WASHINGTON — Commuter Connections is a program that guarantees a ride home for commuters who don’t use their cars, but when a Maryland man needed it, it wasn’t there.
Bruce McCubbin of Aberdeen, Maryland, commutes to his job on Capitol Hill via the MARC Penn Line. He walks from Union Station to his office.
Last week, McCubbin received a phone call that his 95-year-old father was being rushed from his assisted living facility to an emergency room north of Baltimore. With a long wait until the next MARC train, McCubbin called Commuter Connections. He is a member of the Guaranteed Ride Home program.
According to the program’s website, it “provides commuters who regularly carpool, vanpool, bike, walk or take transit to work with a free and reliable ride home when one of life’s unexpected emergencies arise.”
But when McCubbin called, the customer service representative refused to allow the ride. First, the trip wasn’t home. McCubbin wanted to go to the hospital. Second, the program doesn’t take people to the hospital. Or does it?
“It was a legitimate emergency. If they asked for some kind of verification, I could have provided it. I was befuddled. I didn’t know what to do. So I wrote a complaint letter,” said McCubbin.
Nicholas Ramfos, director of Commuter Connections, wrote him back to apologize for the situation. Also, he admitted the ride should have been approved, calling the decision a mistake.
“Your situation is rather unique in the sense that the vast majority of medical-related calls our agents receive and deny due to liability purposes are those requesting a ride to the hospital or a medical facility due to the commuter’s own medical condition and not one of a relative,” wrote Ramfos in the letter to McCubbin.
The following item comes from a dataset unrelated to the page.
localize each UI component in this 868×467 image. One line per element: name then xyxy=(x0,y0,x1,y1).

He explained that while the guaranteed ride home program is not an ambulance service, and thus won’t take someone to the hospital for their own emergency, it does allow them to go to the hospital when someone else has an emergency.
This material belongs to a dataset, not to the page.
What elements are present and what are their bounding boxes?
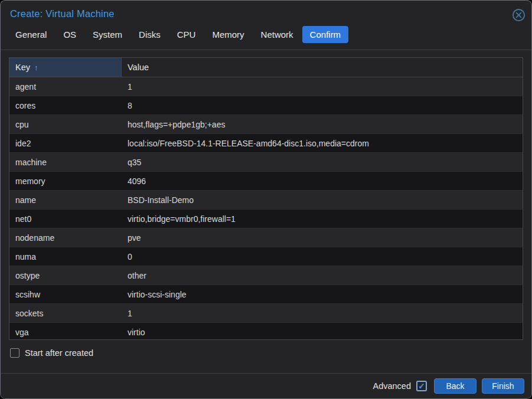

“I don’t think I was being listened to. I think I was being given a rote answer. They wanted to get me off the phone. I think they heard the word hospital and it just defaulted to ‘We don’t do that,'” said McCubbin, who eventually got to the hospital after his son-in-law picked him up at the New Carrollton station.
Ramfos said he is very sorry this happened to McCubbin.
“We have taken this complaint seriously, and are reviewing proper procedures with our call center to ensure that this scenario is not repeated. Fortunately, this is not a regular occurrence. We are constantly working to ensure that the more than 20 commuters that call our service line each day have the best experience possible,” Ramfos wrote in a statement to WTOP.
McCubbin said he is pleased at the personal attention his complaint received and he said he hopes the call center staffers will learn from his experience. But, he added, it makes him think twice about his commute.
“When I’ve told this story to my fellow commuters, people are saying it’s just another reason to distrust transit anyways. I think people who are on the fence are going to default to driving because it’s easier to get back in an emergency like the one that I had,” McCubbin said.